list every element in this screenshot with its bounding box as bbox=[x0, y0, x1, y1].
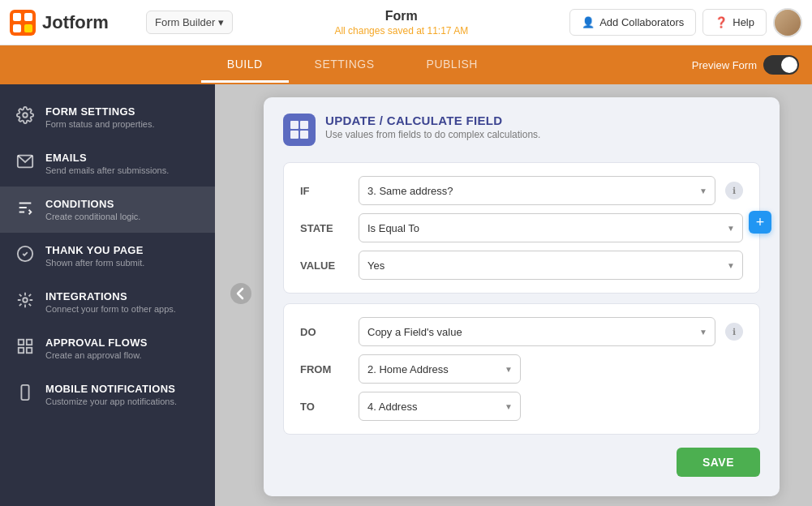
tab-settings[interactable]: SETTINGS bbox=[289, 48, 401, 83]
tabbar: BUILD SETTINGS PUBLISH Preview Form bbox=[0, 45, 812, 84]
preview-form-label: Preview Form bbox=[692, 59, 757, 71]
state-label: STATE bbox=[300, 222, 349, 234]
header-right: 👤 Add Collaborators ❓ Help bbox=[569, 8, 802, 37]
value-label: VALUE bbox=[300, 259, 349, 272]
question-icon: ❓ bbox=[715, 16, 728, 28]
if-state-value-section: IF 3. Same address? ▼ ℹ STATE Is Equal T… bbox=[283, 162, 760, 294]
sidebar-subtitle-mobile-notifications: Customize your app notifications. bbox=[45, 397, 177, 406]
sidebar-item-mobile-notifications[interactable]: MOBILE NOTIFICATIONS Customize your app … bbox=[0, 371, 215, 418]
form-builder-label: Form Builder bbox=[155, 16, 215, 28]
if-select[interactable]: 3. Same address? bbox=[359, 176, 715, 205]
sections-wrapper: IF 3. Same address? ▼ ℹ STATE Is Equal T… bbox=[283, 162, 760, 477]
do-select[interactable]: Copy a Field's value bbox=[359, 317, 715, 346]
state-row: STATE Is Equal To ▼ bbox=[300, 213, 743, 242]
sidebar-subtitle-form-settings: Form status and properties. bbox=[45, 119, 155, 129]
sidebar-item-emails[interactable]: EMAILS Send emails after submissions. bbox=[0, 140, 215, 187]
svg-rect-16 bbox=[290, 121, 299, 129]
sidebar-text-approval-flows: APPROVAL FLOWS Create an approval flow. bbox=[45, 337, 148, 360]
from-select-wrapper: 2. Home Address ▼ bbox=[359, 354, 521, 384]
integrations-icon bbox=[16, 291, 34, 309]
svg-rect-11 bbox=[27, 348, 32, 353]
value-row: VALUE Yes ▼ bbox=[300, 251, 743, 280]
sidebar-title-emails: EMAILS bbox=[45, 152, 169, 164]
sidebar-title-mobile-notifications: MOBILE NOTIFICATIONS bbox=[45, 383, 177, 395]
preview-form-area: Preview Form bbox=[692, 55, 799, 75]
sidebar-subtitle-approval-flows: Create an approval flow. bbox=[45, 350, 148, 360]
do-info-icon[interactable]: ℹ bbox=[725, 323, 743, 341]
help-label: Help bbox=[733, 16, 754, 28]
to-select[interactable]: 4. Address bbox=[359, 392, 521, 421]
add-condition-button[interactable]: + bbox=[749, 211, 771, 234]
modal-icon-box bbox=[283, 114, 316, 146]
tab-build[interactable]: BUILD bbox=[201, 48, 289, 83]
sidebar-title-conditions: CONDITIONS bbox=[45, 198, 140, 210]
update-calculate-icon bbox=[289, 119, 310, 140]
gear-icon bbox=[16, 106, 34, 124]
approval-flows-icon bbox=[16, 337, 34, 355]
do-from-to-section: DO Copy a Field's value ▼ ℹ FROM 2. Home… bbox=[283, 303, 760, 435]
sidebar-text-thank-you: THANK YOU PAGE Shown after form submit. bbox=[45, 244, 144, 268]
svg-rect-4 bbox=[24, 24, 32, 32]
svg-rect-1 bbox=[13, 13, 21, 21]
to-select-wrapper: 4. Address ▼ bbox=[359, 392, 521, 421]
value-select[interactable]: Yes bbox=[359, 251, 743, 280]
jotform-logo-icon bbox=[10, 10, 36, 36]
sidebar-subtitle-thank-you: Shown after form submit. bbox=[45, 258, 144, 268]
svg-rect-13 bbox=[21, 385, 28, 400]
svg-point-15 bbox=[230, 283, 251, 304]
add-collaborators-label: Add Collaborators bbox=[599, 16, 684, 28]
sidebar-item-thank-you[interactable]: THANK YOU PAGE Shown after form submit. bbox=[0, 233, 215, 279]
from-label: FROM bbox=[300, 363, 349, 375]
sidebar-text-emails: EMAILS Send emails after submissions. bbox=[45, 152, 169, 175]
if-info-icon[interactable]: ℹ bbox=[725, 182, 743, 199]
sidebar: FORM SETTINGS Form status and properties… bbox=[0, 84, 215, 506]
state-select[interactable]: Is Equal To bbox=[359, 213, 743, 242]
conditions-icon bbox=[16, 199, 34, 217]
from-row: FROM 2. Home Address ▼ bbox=[300, 354, 743, 384]
toggle-knob bbox=[781, 57, 797, 73]
chevron-down-icon: ▾ bbox=[218, 16, 224, 28]
form-title: Form bbox=[233, 9, 569, 24]
content-area: UPDATE / CALCULATE FIELD Use values from… bbox=[215, 84, 812, 506]
form-saved-status: All changes saved at 11:17 AM bbox=[233, 25, 569, 36]
back-arrow-button[interactable] bbox=[230, 282, 252, 308]
check-circle-icon bbox=[16, 245, 34, 263]
help-button[interactable]: ❓ Help bbox=[702, 9, 767, 36]
to-label: TO bbox=[300, 401, 349, 413]
sidebar-item-conditions[interactable]: CONDITIONS Create conditional logic. bbox=[0, 187, 215, 233]
sidebar-title-thank-you: THANK YOU PAGE bbox=[45, 244, 144, 256]
state-select-wrapper: Is Equal To ▼ bbox=[359, 213, 743, 242]
mobile-icon bbox=[16, 384, 34, 401]
add-collaborators-button[interactable]: 👤 Add Collaborators bbox=[569, 9, 696, 36]
save-button[interactable]: SAVE bbox=[677, 448, 760, 477]
sidebar-item-integrations[interactable]: INTEGRATIONS Connect your form to other … bbox=[0, 279, 215, 325]
svg-point-8 bbox=[23, 298, 28, 302]
sidebar-text-mobile-notifications: MOBILE NOTIFICATIONS Customize your app … bbox=[45, 383, 177, 406]
preview-form-toggle[interactable] bbox=[763, 55, 799, 75]
sidebar-item-approval-flows[interactable]: APPROVAL FLOWS Create an approval flow. bbox=[0, 325, 215, 371]
svg-rect-10 bbox=[27, 340, 32, 345]
sidebar-subtitle-emails: Send emails after submissions. bbox=[45, 165, 169, 175]
email-icon bbox=[16, 152, 34, 170]
form-builder-button[interactable]: Form Builder ▾ bbox=[146, 11, 233, 34]
tab-publish[interactable]: PUBLISH bbox=[401, 48, 504, 83]
tab-items: BUILD SETTINGS PUBLISH bbox=[13, 48, 692, 83]
svg-rect-19 bbox=[300, 131, 308, 139]
if-label: IF bbox=[300, 185, 349, 197]
svg-rect-2 bbox=[24, 13, 32, 21]
sidebar-text-form-settings: FORM SETTINGS Form status and properties… bbox=[45, 105, 155, 129]
person-icon: 👤 bbox=[582, 16, 595, 28]
modal-title: UPDATE / CALCULATE FIELD bbox=[325, 114, 540, 127]
from-select[interactable]: 2. Home Address bbox=[359, 354, 521, 384]
sidebar-item-form-settings[interactable]: FORM SETTINGS Form status and properties… bbox=[0, 94, 215, 140]
main: FORM SETTINGS Form status and properties… bbox=[0, 84, 812, 506]
sidebar-title-form-settings: FORM SETTINGS bbox=[45, 105, 155, 118]
modal-card: UPDATE / CALCULATE FIELD Use values from… bbox=[264, 97, 780, 496]
avatar[interactable] bbox=[773, 8, 802, 37]
to-row: TO 4. Address ▼ bbox=[300, 392, 743, 421]
sidebar-text-conditions: CONDITIONS Create conditional logic. bbox=[45, 198, 140, 221]
header-center: Form All changes saved at 11:17 AM bbox=[233, 9, 569, 36]
sidebar-title-approval-flows: APPROVAL FLOWS bbox=[45, 337, 148, 349]
do-select-wrapper: Copy a Field's value ▼ bbox=[359, 317, 715, 346]
if-select-wrapper: 3. Same address? ▼ bbox=[359, 176, 715, 205]
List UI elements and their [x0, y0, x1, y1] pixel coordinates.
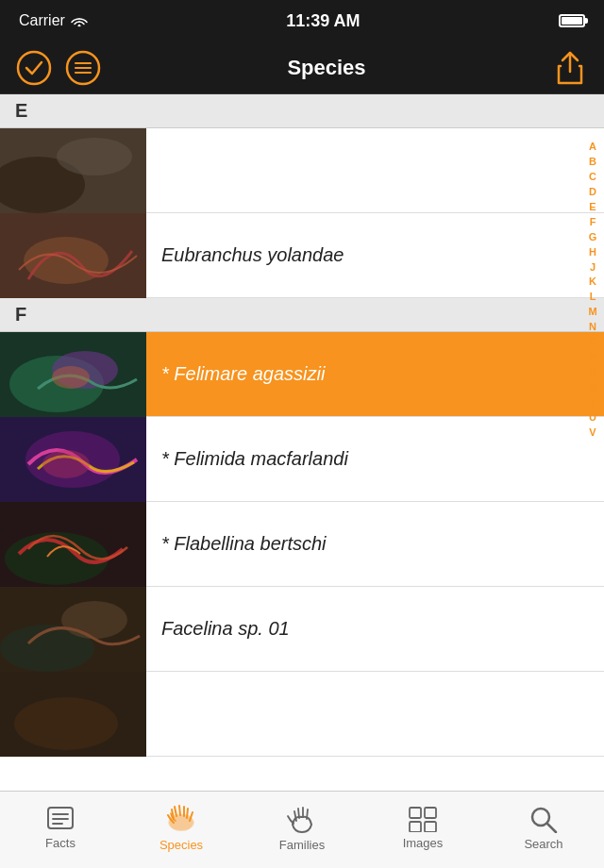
tab-images-label: Images — [403, 836, 444, 850]
alpha-letter-g[interactable]: G — [589, 230, 597, 245]
nav-bar: Species — [0, 42, 604, 94]
status-left: Carrier — [19, 12, 88, 29]
list-item-f4[interactable]: Facelina sp. 01 — [0, 587, 604, 672]
alpha-letter-m[interactable]: M — [588, 305, 596, 320]
svg-line-52 — [547, 824, 556, 832]
status-right — [559, 14, 585, 27]
list-item-f2[interactable]: * Felimida macfarlandi — [0, 417, 604, 502]
tab-families-label: Families — [279, 838, 325, 852]
alpha-letter-u[interactable]: U — [589, 410, 596, 426]
svg-line-39 — [179, 806, 180, 815]
search-icon — [528, 805, 559, 833]
svg-rect-50 — [425, 822, 436, 832]
content-area: ABCDEFGHJKLMNOPRSTUV E — [0, 94, 604, 791]
share-button[interactable] — [551, 49, 589, 87]
filter-list-button[interactable] — [64, 49, 102, 87]
tab-search[interactable]: Search — [483, 792, 604, 868]
nav-left-buttons — [15, 49, 102, 87]
svg-point-0 — [78, 25, 80, 26]
item-label-f5 — [146, 672, 604, 756]
thumbnail-f3 — [0, 502, 146, 587]
svg-rect-12 — [0, 213, 146, 298]
list-item-e1[interactable] — [0, 128, 604, 213]
carrier-label: Carrier — [19, 12, 65, 29]
section-header-f: F — [0, 298, 604, 332]
svg-line-46 — [307, 810, 308, 819]
thumbnail-f4 — [0, 587, 146, 672]
alpha-letter-s[interactable]: S — [589, 380, 596, 395]
svg-rect-48 — [425, 808, 436, 818]
svg-rect-21 — [0, 417, 146, 502]
wifi-icon — [71, 14, 88, 27]
thumbnail-f2 — [0, 417, 146, 502]
tab-bar: Facts Species — [0, 791, 604, 868]
alpha-letter-r[interactable]: R — [589, 365, 596, 380]
alpha-letter-a[interactable]: A — [589, 140, 596, 155]
list-item-f3[interactable]: * Flabellina bertschi — [0, 502, 604, 587]
images-icon — [408, 806, 438, 832]
svg-rect-17 — [0, 332, 146, 417]
thumbnail-f5 — [0, 672, 146, 757]
alpha-letter-d[interactable]: D — [589, 185, 596, 200]
svg-rect-49 — [410, 822, 421, 832]
alpha-letter-o[interactable]: O — [589, 335, 597, 350]
alpha-letter-j[interactable]: J — [590, 260, 596, 275]
alpha-letter-h[interactable]: H — [589, 245, 596, 260]
thumbnail-f1 — [0, 332, 146, 417]
thumbnail-e1 — [0, 128, 146, 213]
alpha-letter-p[interactable]: P — [589, 350, 596, 365]
thumbnail-e2 — [0, 213, 146, 298]
svg-line-44 — [298, 809, 299, 818]
status-bar: Carrier 11:39 AM — [0, 0, 604, 42]
svg-point-1 — [18, 52, 50, 84]
alpha-letter-b[interactable]: B — [589, 155, 596, 170]
tab-images[interactable]: Images — [362, 792, 483, 868]
svg-rect-47 — [410, 808, 421, 818]
section-header-e: E — [0, 94, 604, 128]
alpha-letter-n[interactable]: N — [589, 320, 596, 335]
svg-line-41 — [187, 809, 188, 818]
tab-facts-label: Facts — [45, 836, 76, 850]
item-label-f3: * Flabellina bertschi — [146, 502, 604, 586]
tab-search-label: Search — [524, 837, 562, 851]
alpha-letter-f[interactable]: F — [590, 215, 596, 230]
item-label-e2: Eubranchus yolandae — [146, 213, 604, 297]
page-title: Species — [102, 56, 551, 80]
item-label-e1 — [146, 128, 604, 212]
filter-check-button[interactable] — [15, 49, 53, 87]
species-icon — [164, 804, 198, 834]
tab-facts[interactable]: Facts — [0, 792, 121, 868]
list-item-f1[interactable]: * Felimare agassizii — [0, 332, 604, 417]
families-icon — [285, 804, 319, 834]
alpha-letter-e[interactable]: E — [589, 200, 596, 215]
facts-icon — [45, 806, 76, 832]
alpha-letter-v[interactable]: V — [589, 426, 596, 441]
tab-species[interactable]: Species — [121, 792, 242, 868]
tab-species-label: Species — [159, 838, 203, 852]
list-item-e2[interactable]: Eubranchus yolandae — [0, 213, 604, 298]
battery-icon — [559, 14, 585, 27]
item-label-f4: Facelina sp. 01 — [146, 587, 604, 671]
alpha-letter-l[interactable]: L — [590, 290, 596, 305]
list-item-f5[interactable] — [0, 672, 604, 757]
alpha-letter-c[interactable]: C — [589, 170, 596, 185]
item-label-f2: * Felimida macfarlandi — [146, 417, 604, 501]
alpha-letter-k[interactable]: K — [589, 275, 596, 290]
svg-rect-31 — [0, 672, 146, 757]
alpha-letter-t[interactable]: T — [590, 395, 596, 410]
alphabet-sidebar[interactable]: ABCDEFGHJKLMNOPRSTUV — [581, 136, 604, 444]
svg-rect-9 — [0, 128, 146, 213]
svg-rect-32 — [48, 808, 73, 828]
tab-families[interactable]: Families — [242, 792, 362, 868]
svg-rect-28 — [0, 587, 146, 672]
svg-rect-24 — [0, 502, 146, 587]
status-time: 11:39 AM — [286, 11, 360, 31]
item-label-f1: * Felimare agassizii — [146, 332, 604, 416]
::::::::
PROBLEM TO SOLVE:
Check each line of the records for the string "wrapper" and copy those that have it.

WRITTEN REPLY:
sections-wrapper: IF 3. Same address? ▼ ℹ STATE Is Equal T… bbox=[283, 162, 760, 477]
from-select-wrapper: 2. Home Address ▼ bbox=[359, 354, 521, 384]
to-select-wrapper: 4. Address ▼ bbox=[359, 392, 521, 421]
state-select-wrapper: Is Equal To ▼ bbox=[359, 213, 743, 242]
do-select-wrapper: Copy a Field's value ▼ bbox=[359, 317, 715, 346]
if-select-wrapper: 3. Same address? ▼ bbox=[359, 176, 715, 205]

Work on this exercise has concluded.